[REQUIREMENT] When you transcribe the listing that follows, keep every line exact and skip any picture.

[MATERIAL PROVIDED]
Start of Block
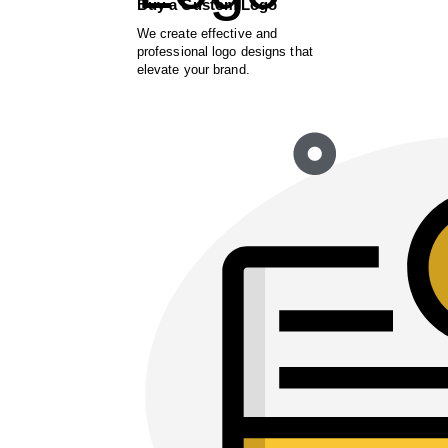
Buy a Custom Logo
We create effective and
professional logo designs that
elevate your brand.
End of Block
[FINISHED EXERCISE]
Buy a Custom Logo
We create effective and
professional logo designs that
elevate your brand.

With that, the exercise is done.